--- DATA TO EXAMINE ---

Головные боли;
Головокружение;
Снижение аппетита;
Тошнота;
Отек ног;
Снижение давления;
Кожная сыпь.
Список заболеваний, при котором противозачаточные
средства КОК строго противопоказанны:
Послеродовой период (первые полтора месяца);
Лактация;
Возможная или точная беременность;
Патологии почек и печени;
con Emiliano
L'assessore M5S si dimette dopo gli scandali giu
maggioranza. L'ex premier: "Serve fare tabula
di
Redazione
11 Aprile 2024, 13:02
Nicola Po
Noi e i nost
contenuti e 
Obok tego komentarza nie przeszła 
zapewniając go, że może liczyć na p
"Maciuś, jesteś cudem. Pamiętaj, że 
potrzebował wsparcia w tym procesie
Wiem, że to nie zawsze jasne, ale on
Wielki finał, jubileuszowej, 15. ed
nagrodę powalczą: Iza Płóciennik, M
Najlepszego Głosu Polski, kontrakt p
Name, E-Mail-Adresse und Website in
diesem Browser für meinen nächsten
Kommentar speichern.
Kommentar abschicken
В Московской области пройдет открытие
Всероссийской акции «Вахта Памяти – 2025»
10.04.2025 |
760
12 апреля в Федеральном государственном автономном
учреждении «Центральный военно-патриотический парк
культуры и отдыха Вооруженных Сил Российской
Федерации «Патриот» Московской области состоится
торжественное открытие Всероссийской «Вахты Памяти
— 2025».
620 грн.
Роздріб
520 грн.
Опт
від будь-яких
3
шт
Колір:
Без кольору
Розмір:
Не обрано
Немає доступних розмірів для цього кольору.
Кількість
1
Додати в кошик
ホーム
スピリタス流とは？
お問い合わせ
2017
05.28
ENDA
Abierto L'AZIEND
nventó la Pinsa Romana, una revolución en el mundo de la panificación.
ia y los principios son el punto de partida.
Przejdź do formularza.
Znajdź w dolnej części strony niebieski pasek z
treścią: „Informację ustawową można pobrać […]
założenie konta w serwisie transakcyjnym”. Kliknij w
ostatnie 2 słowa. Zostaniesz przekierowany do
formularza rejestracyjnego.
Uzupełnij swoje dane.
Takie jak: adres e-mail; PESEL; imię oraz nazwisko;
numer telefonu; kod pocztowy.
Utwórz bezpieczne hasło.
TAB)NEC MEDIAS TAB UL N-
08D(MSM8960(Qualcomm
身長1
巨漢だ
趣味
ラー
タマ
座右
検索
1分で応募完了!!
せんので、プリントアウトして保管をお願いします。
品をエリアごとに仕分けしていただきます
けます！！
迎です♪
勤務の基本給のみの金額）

---
--- DATA TO EXAMINE ---

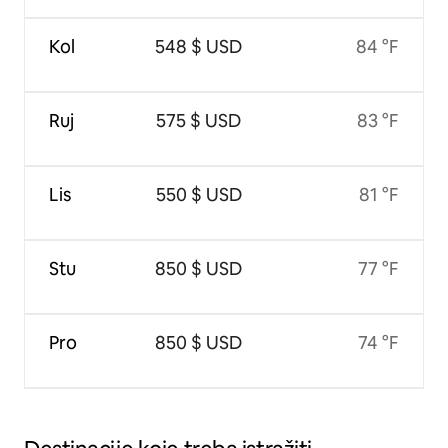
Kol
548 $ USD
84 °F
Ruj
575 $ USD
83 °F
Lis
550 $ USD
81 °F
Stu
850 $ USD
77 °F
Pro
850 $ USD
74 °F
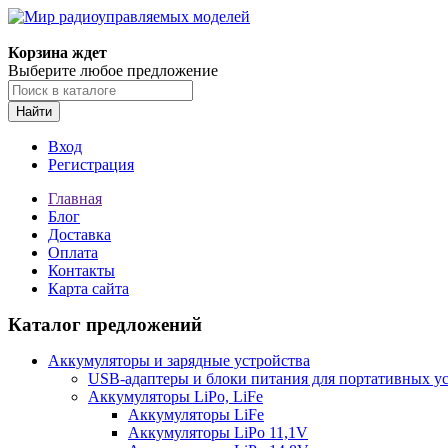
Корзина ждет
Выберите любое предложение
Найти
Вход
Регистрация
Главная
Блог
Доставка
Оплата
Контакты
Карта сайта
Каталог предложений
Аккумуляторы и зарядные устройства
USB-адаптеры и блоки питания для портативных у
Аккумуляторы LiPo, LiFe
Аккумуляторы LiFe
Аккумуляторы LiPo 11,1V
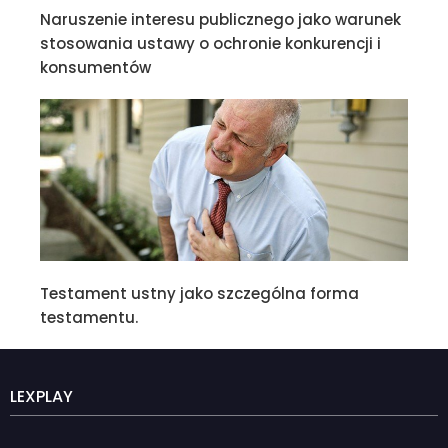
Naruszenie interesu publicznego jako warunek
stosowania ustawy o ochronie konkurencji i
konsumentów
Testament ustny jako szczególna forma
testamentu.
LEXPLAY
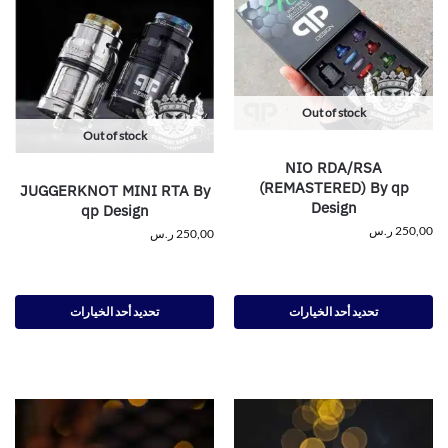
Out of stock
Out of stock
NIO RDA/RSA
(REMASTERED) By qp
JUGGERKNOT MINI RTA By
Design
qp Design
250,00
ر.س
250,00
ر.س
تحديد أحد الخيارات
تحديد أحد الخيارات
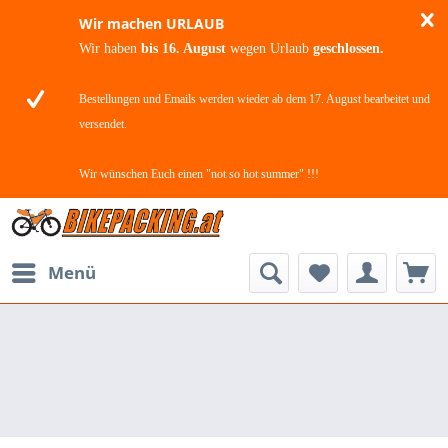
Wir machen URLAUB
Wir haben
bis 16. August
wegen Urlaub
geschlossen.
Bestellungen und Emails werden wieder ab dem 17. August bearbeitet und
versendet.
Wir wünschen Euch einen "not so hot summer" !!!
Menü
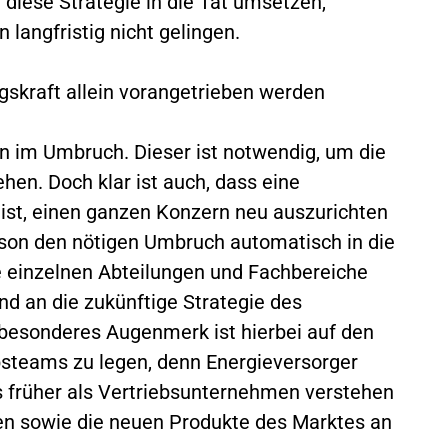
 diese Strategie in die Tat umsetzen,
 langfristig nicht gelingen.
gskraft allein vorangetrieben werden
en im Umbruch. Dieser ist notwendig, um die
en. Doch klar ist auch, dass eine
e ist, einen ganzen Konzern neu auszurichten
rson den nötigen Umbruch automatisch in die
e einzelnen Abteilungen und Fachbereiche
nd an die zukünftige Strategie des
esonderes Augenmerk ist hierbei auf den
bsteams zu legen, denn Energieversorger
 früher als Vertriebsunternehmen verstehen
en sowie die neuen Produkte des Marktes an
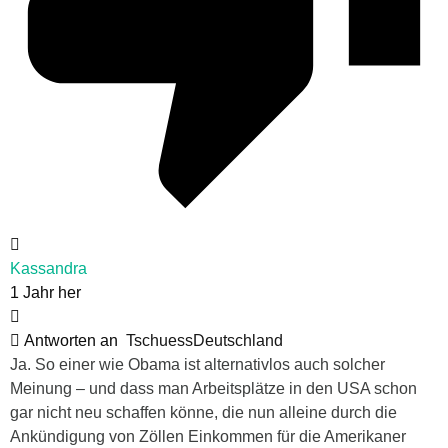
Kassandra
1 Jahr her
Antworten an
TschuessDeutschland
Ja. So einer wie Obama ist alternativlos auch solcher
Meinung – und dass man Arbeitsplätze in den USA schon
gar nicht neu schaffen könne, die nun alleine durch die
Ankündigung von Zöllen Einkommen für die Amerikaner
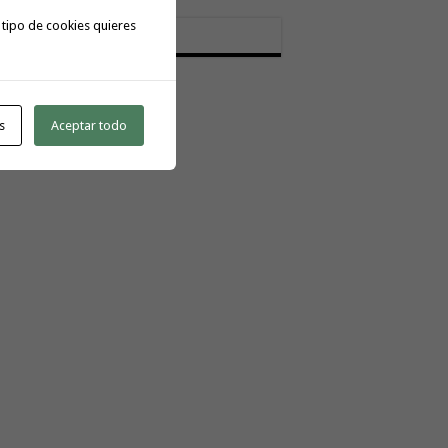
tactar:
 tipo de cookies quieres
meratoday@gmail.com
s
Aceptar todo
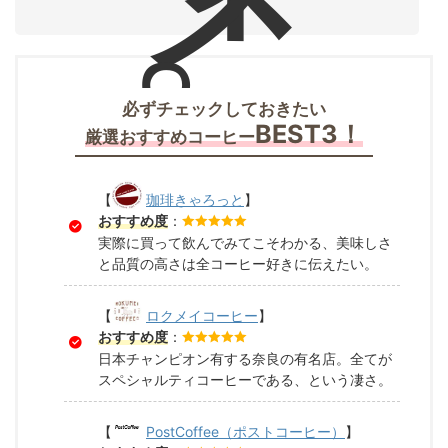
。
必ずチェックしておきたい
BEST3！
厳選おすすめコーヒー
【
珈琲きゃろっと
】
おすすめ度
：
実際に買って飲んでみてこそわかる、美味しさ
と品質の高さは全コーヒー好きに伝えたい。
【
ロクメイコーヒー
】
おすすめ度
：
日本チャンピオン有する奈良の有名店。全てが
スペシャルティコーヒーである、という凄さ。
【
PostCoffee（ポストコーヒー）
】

---
--- DATA TO EXAMINE ---

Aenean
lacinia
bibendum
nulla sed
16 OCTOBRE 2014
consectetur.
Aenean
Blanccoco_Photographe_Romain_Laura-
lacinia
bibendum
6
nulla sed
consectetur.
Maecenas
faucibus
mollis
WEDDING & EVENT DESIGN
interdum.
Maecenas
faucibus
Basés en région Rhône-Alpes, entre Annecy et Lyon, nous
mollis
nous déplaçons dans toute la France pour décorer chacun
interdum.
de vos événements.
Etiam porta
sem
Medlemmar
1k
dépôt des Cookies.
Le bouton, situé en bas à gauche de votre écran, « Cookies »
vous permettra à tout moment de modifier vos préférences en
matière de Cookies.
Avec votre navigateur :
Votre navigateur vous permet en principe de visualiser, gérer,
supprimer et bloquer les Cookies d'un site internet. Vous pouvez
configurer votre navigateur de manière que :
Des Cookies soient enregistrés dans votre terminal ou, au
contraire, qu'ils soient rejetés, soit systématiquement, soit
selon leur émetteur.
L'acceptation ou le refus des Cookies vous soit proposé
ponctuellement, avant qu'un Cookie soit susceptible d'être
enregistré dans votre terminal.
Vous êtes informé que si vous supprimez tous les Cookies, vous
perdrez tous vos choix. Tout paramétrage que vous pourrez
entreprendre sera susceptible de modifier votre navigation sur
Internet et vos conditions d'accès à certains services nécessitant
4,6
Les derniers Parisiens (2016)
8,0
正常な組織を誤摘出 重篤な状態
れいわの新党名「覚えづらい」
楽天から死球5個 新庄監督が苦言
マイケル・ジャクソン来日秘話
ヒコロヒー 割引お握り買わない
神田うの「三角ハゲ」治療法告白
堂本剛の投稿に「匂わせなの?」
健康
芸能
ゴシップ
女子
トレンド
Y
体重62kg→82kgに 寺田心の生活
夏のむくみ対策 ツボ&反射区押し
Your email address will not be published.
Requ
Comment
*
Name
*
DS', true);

---

Above are the records; from them, give again exactly the lines from the one containing "12 апреля в" to the one containing "勤務の基本給のみの金額）", both lines included, and nothing more.

== YOUR RESPONSE ==
12 апреля в Федеральном государственном автономном
учреждении «Центральный военно-патриотический парк
культуры и отдыха Вооруженных Сил Российской
Федерации «Патриот» Московской области состоится
торжественное открытие Всероссийской «Вахты Памяти
— 2025».
620 грн.
Роздріб
520 грн.
Опт
від будь-яких
3
шт
Колір:
Без кольору
Розмір:
Не обрано
Немає доступних розмірів для цього кольору.
Кількість
1
Додати в кошик
ホーム
スピリタス流とは？
お問い合わせ
2017
05.28
ENDA
Abierto L'AZIEND
nventó la Pinsa Romana, una revolución en el mundo de la panificación.
ia y los principios son el punto de partida.
Przejdź do formularza.
Znajdź w dolnej części strony niebieski pasek z
treścią: „Informację ustawową można pobrać […]
założenie konta w serwisie transakcyjnym”. Kliknij w
ostatnie 2 słowa. Zostaniesz przekierowany do
formularza rejestracyjnego.
Uzupełnij swoje dane.
Takie jak: adres e-mail; PESEL; imię oraz nazwisko;
numer telefonu; kod pocztowy.
Utwórz bezpieczne hasło.
TAB)NEC MEDIAS TAB UL N-
08D(MSM8960(Qualcomm
身長1
巨漢だ
趣味
ラー
タマ
座右
検索
1分で応募完了!!
せんので、プリントアウトして保管をお願いします。
品をエリアごとに仕分けしていただきます
けます！！
迎です♪
勤務の基本給のみの金額）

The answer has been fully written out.